It's a shame the DG-R is so loud or I'd be more interested in it since it's so cheap. I wonder what the quietest - but still effective - aftermarket muffler is. There's a FMF that's 94 dB but I don't know what the stock exhaust dB is.

Most of the aftermarket mufflers are $300-500 - withOUT headpipe, and that's approaching cost of 351 kit. On your mod list you mentioned "Exhaust header port matched to exhaust port"... what did this entail?

What's the airbox insert you refer to? Is that the post where someone tried to smooth out some of the sharp corners in the airbox with a hardening agent (epoxy?) of some kind?

I already have the KDX snorkel on the bike but I could pull the lid completely. The MCM looks pretty intimidating... I haven't even worked up the nerve to pull the carb yet and I really need to due to the rough idle (and need to adjust/replace fuel-air screw with extended screw).

If I went 351 kit in the future, I'd have someone else do the work :b
the fact is it is possible to approach the 351 hp peak with other means, but the bigger displacement has a higher torque curve over the entire power range. If nothing else is done except the big bore it will have virtually identical reliability. I've been running a big bore in my 650 for the past 14 years and 33,000 miles without any issues what so ever. The problem is exactly what is mentioned - cost. But it is hard to beat nearly 1/3 increase in displacement. It's been going on for years in both bikes and cars.

A good pipe can boost power too. Matching the port to the pipe is basically grinding the head pipe to match the port, taking out any step. Same is frequently done on the intake manifold to port. We did it with our flat trackers, also did the transfer ports since they were two stroke. Smooth flow is what it is all about.

As for the air box work, it is interesting and I'm sure the results will be written up. The small area for air boxes due to the narrowness of a dual sport bike and the shock placement makes it a pretty poor OEM design when compared to that on a sport bike where they have plenty of space under the fuel tank. It has to be made to fit.

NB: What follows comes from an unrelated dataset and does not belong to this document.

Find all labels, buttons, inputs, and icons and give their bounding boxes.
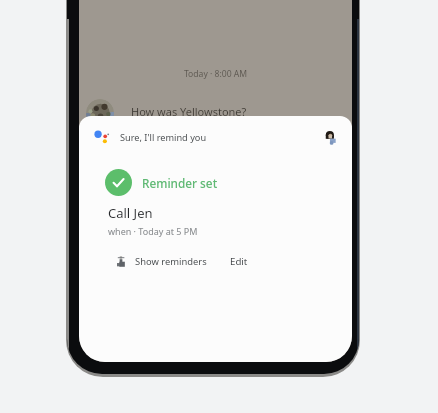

The biggest bang for the buck is the jetting changes needed to do away with the lean carburetion. Nex woud have to be the Marcelino cam timing revision, which is a freebie and if you disable the compression release (which is unneeded on the electric start bike) rather than retime it the whole thing is pretty much no cost if you do the cam work yourself and even if you have to pay to have it done - check and reshim the valves if needed at the same time.

Full exhausts are quite expensive and I'd recommend you see if you can find a dyno chart comparison to see if it is worth the money over a slip fit before buying.

You can do a slip fit on the cheap with an extremely open flow by doing what the KLR650 riders call the John Deere slip on. They have a mid pipe bent up, weld it to an inexpensive John Deere muffler and fit it up. Mellow tone from what they say. The muffler pretty much looks like a low buck canister. Guys laugh about it, but it works pretty effectively for them. I've seen a few Cherry Bomb style mufflers too.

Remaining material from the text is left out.